Ontem ia a ouvir a telefonia do meu carro quando anunciam a cidade vencedora da candidatura aos Jogos Olímpicos (JO) 2012. O que é uma pena porque eu não fazia ideia que o sorteio era ontem, pelo que nem tive tempo de criar em mim alguma ansiedade em torno deste assunto. Volto a dizer, é uma pena, porque eu hoje em dia não tenho nada em que pensar, dedico-me exclusivamente ao ócio que me concede o calendário académico, e é destes assuntos relativamente desinteressantes, mas menos que os Morangos com Açúcar, que eu preciso para poder dormir descansado e satisfeito por ter gerado algum trabalho mental ao longo do dia. Isto é, ir ver à internet as imagens compotorizadas, vagamente geométricas e muito bonitas de cada projecto e compará-las; ir ler as picardias entre os representantes de cada candidatura; ir chafurdar nos desvios de dinheiro sempre metidos ao barulho nestas coisas; e et caetera (bonita forma de escrever etc.) e tal.
Mas não! Quando soube que havia coisas giras (enfim, mais ou menos giras) com que ocupar o tempo, estragaram tudo e contaram-me o fim da história, como quem começa uma anedota pelo fim. Não se faz. É um enorme desperdício e em tempo de crise não pode haver desperdícios.

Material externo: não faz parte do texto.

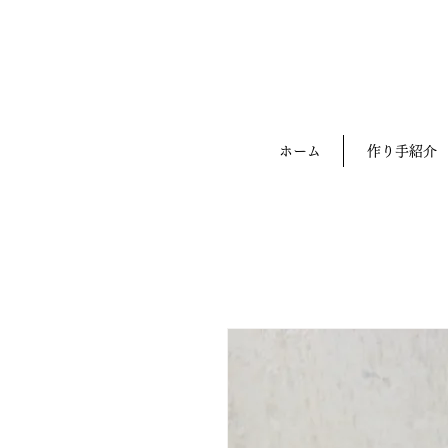
ホーム
作り手紹介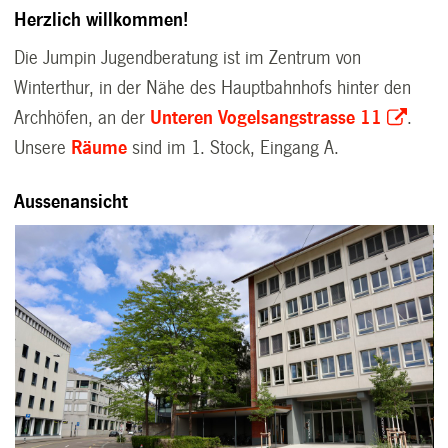
Herzlich willkommen!
Die Jumpin Jugendberatung ist im Zentrum von
Winterthur, in der Nähe des Hauptbahnhofs hinter den
Archhöfen, an der
Unteren Vogelsangstrasse 11
.
Unsere
Räume
sind im 1. Stock, Eingang A.
Aussenansicht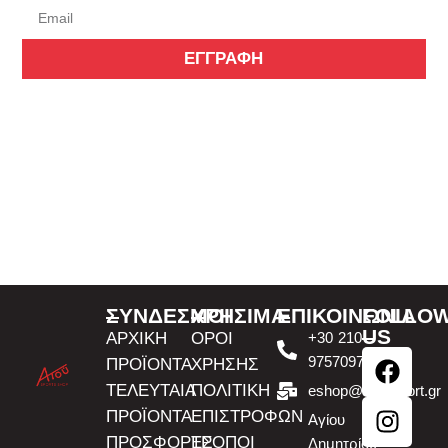
ΕΓΓΡΑΦΗ
ΣΥΝΔΕΣΜΟΙ
ΧΡΗΣΙΜΑ
ΕΠΙΚΟΙΝΩΝΙΑ
FOLLO
US
ΑΡΧΙΚΗ
ΟΡΟΙ
+30 210
9757097
ΠΡΟΪΟΝΤΑ
ΧΡΗΣΗΣ
ΤΕΛΕΥΤΑΙΑ
ΠΟΛΙΤΙΚΗ
eshop@atousport.gr
ΠΡΟΪΟΝΤΑ
ΕΠΙΣΤΡΟΦΩΝ
Αγίου
ΠΡΟΣΦΟΡΕΣ
ΤΡΟΠΟΙ
Δημητρίου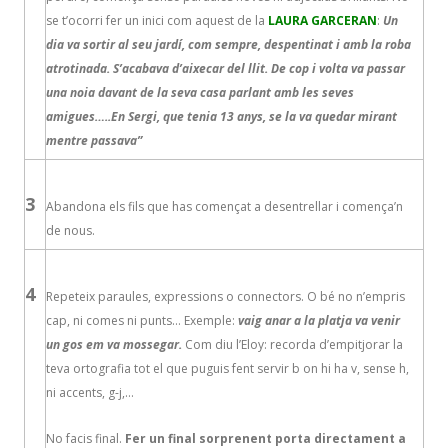
se t’ocorri fer un inici com aquest de la
LAURA GARCERAN
:
Un
dia va sortir al seu jardí, com sempre, despentinat i amb la roba
atrotinada. S’acabava d’aixecar del llit. De cop i volta va passar
una noia davant de la seva casa parlant amb les seves
amigues…..En Sergi, que tenia 13 anys, se la va quedar mirant
mentre passava”
3
Abandona els fils que has començat a desentrellar i comença’n
de nous.
4
Repeteix paraules, expressions o connectors. O bé no n’empris
cap, ni comes ni punts… Exemple:
vaig anar a la platja va venir
un gos em va mossegar.
Com diu l’Eloy: recorda d’empitjorar la
teva ortografia tot el que puguis fent servir b on hi ha v, sense h,
ni accents, g-j,…
No facis final.
Fer un final sorprenent porta directament a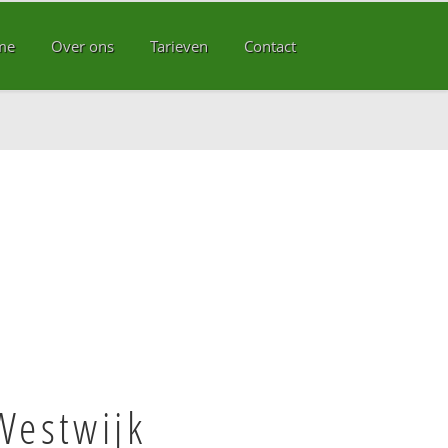
me
Over ons
Tarieven
Contact
Westwijk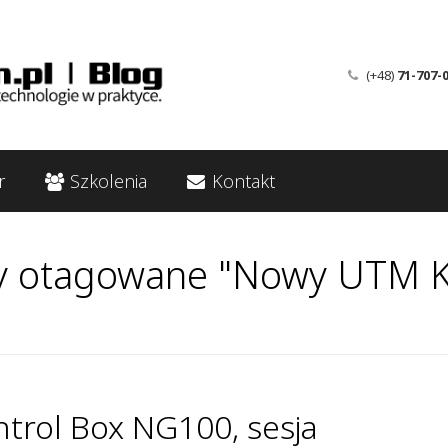
(+48)
71-707-
r
Szkolenia
Kontakt
y otagowane "Nowy UTM K
ontrol Box NG100, sesja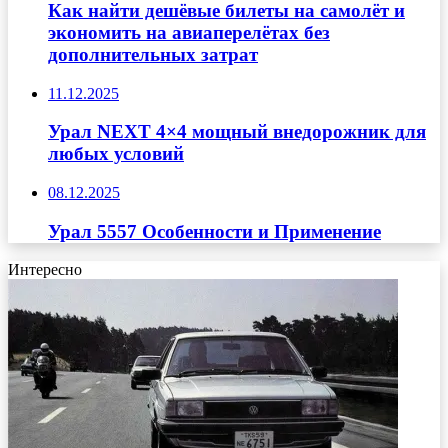
Как найти дешёвые билеты на самолёт и
экономить на авиаперелётах без
дополнительных затрат
11.12.2025
Урал NEXT 4×4 мощный внедорожник для
любых условий
08.12.2025
Урал 5557 Особенности и Применение
Интересно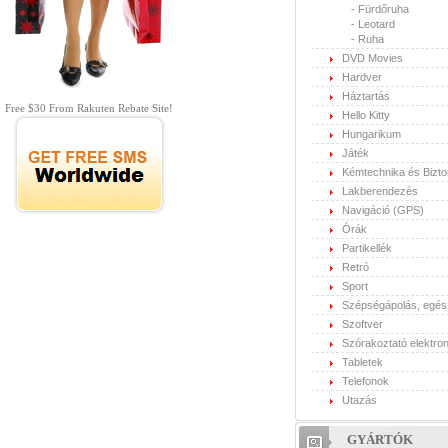
-
Fürdőruha
-
Leotard
-
Ruha
DVD Movies
Hardver
Háztartás
Free $30 From Rakuten Rebate Site!
Hello Kitty
Hungarikum
Játék
Kémtechnika és Bizt
Lakberendezés
Navigáció (GPS)
Órák
Partikellék
Retró
Sport
Szépségápolás, egé
Szoftver
Szórakoztató elektron
Tabletek
Telefonok
Utazás
GYÁRTÓK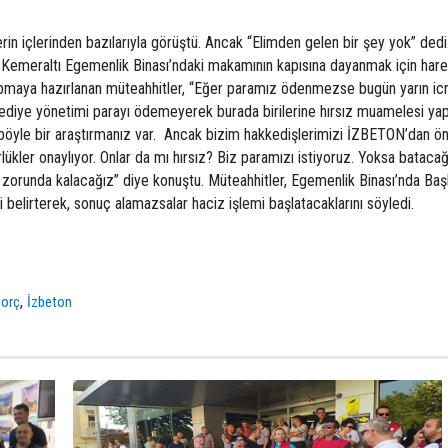
rin içlerinden bazılarıyla görüştü. Ancak “Elimden gelen bir şey yok” ded
 Kemeraltı Egemenlik Binası’ndaki makamının kapısına dayanmak için har
pmaya hazırlanan müteahhitler, “Eğer paramız ödenmezse bugün yarın ic
lediye yönetimi parayı ödemeyerek burada birilerine hırsız muamelesi y
li böyle bir araştırmanız var. Ancak bizim hakkedişlerimizi İZBETON’dan ö
lükler onaylıyor. Onlar da mı hırsız? Biz paramızı istiyoruz. Yoksa batacağ
zorunda kalacağız” diye konuştu. Müteahhitler, Egemenlik Binası’nda Ba
belirterek, sonuç alamazsalar haciz işlemi başlatacaklarını söyledi.
,
borç
İzbeton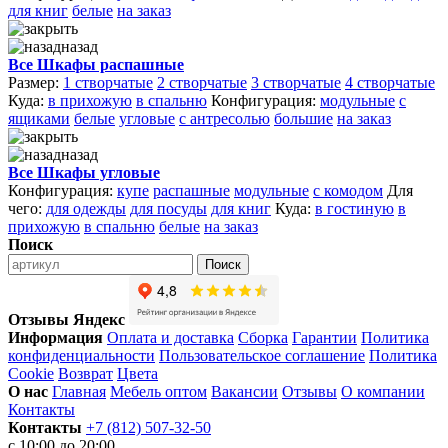
для книг
белые
на заказ
назад
Все Шкафы распашные
Размер:
1 створчатые
2 створчатые
3 створчатые
4 створчатые
Куда:
в прихожую
в спальню
Конфигурация:
модульные
с
ящиками
белые
угловые
с антресолью
большие
на заказ
назад
Все Шкафы угловые
Конфигурация:
купе
распашные
модульные
с комодом
Для
чего:
для одежды
для посуды
для книг
Куда:
в гостиную
в
прихожую
в спальню
белые
на заказ
Поиск
Поиск
Отзывы Яндекс
Информация
Оплата и доставка
Сборка
Гарантии
Политика
конфиденциальности
Пользовательское соглашение
Политика
Cookie
Возврат
Цвета
О нас
Главная
Мебель оптом
Вакансии
Отзывы
О компании
Контакты
Контакты
+7 (812) 507-32-50
с 10:00 до 20:00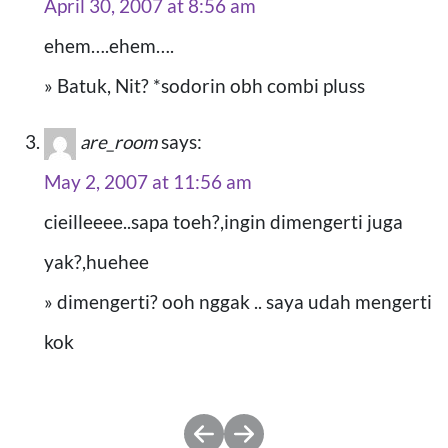
April 30, 2007 at 8:56 am
ehem….ehem….
» Batuk, Nit? *sodorin obh combi pluss
are_room
says:
May 2, 2007 at 11:56 am
cieilleeee..sapa toeh?,ingin dimengerti juga
yak?,huehee
» dimengerti? ooh nggak .. saya udah mengerti
kok
Post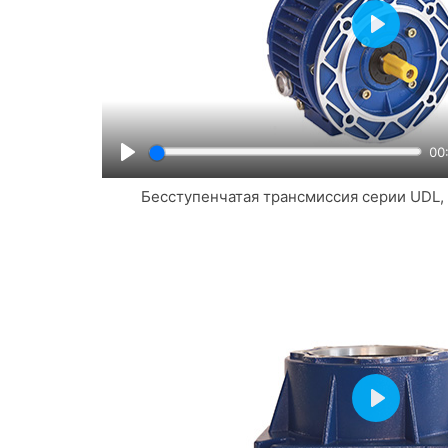
Play
00
Play
Бесступенчатая трансмиссия серии UDL,
Play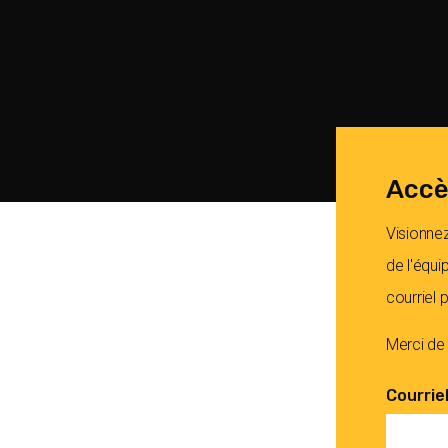
Accè
Visionnez
de l'équi
courriel
Merci de
Courrie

Mas por acaso nem são os JO que mais me incomodam. O que mais me perturba é que descobri ontem que existe uma cidade chamada Christiania, que é um pequeno enclave bem no centro de Copenhaga, na Dinamarca. Christiania foi criada em 1971 por um grupo de hippies que se julgavam capazes de construir um território em que todos os habitantes seriam totalmente livres: livres de fumar drogas, livres de pagar contas de água, livres de impostos, et caetera. O mais engraçado é que eles foram capazes de criar esta cidade: Christiania existe e durante largos anos foi aceite embora sempre sobre grande pressão do Estado; foi sujeita a várias rusgas policiais, mas unicamente porque a liberdade acabou por gerar contrabandismo (e não pelo conceito da cidade em si!); sobreviveu à imposição de restrições por parte do Governo Central da Dinamarca; fez parte dos assuntos do Ministério da Defesa do país; tinha uma legislação própria em vigor dentro do seu território; durante 30 anos foi uma espécie de tumor benigno no coração de Copenhaga, apesar do preço do tráfico de droga.
Tudo isto é muito bonito mas eu só ontem tomei conhecimento da sua existência. Porquê? Porque vão acabar com ela!! Porra! Mais valia nem saber que ela tinha existido! Estas coisas assim perdem a piada toda! Mas parece que cada vez mais me pregam destas partidas: estou mesmo a ver eu hoje a chegar à praia e apanhar com uma bruta carga de àgua (completamente improvável!) enquanto um palerminha que lá estava desde as seis da manhã me diz: "É uma pena! Ainda há pouco estavam trinta e sete graus e nem uma brisa se sentia!"
Fica aqui o aviso Sr. Destino do Pedro, se me pregas mais uma destas enfio-te um banano no meio das trombas e dou-te pontapés nas canelas com os meus "sapatos de gala e ponta bicuda" calçados!
PS: Para mais informações consulte o site oficial www.christiania.org
"A poltrona e as pantufas são as ruínas do homem" - Mussolini, Benito. Eu sou uma ruína!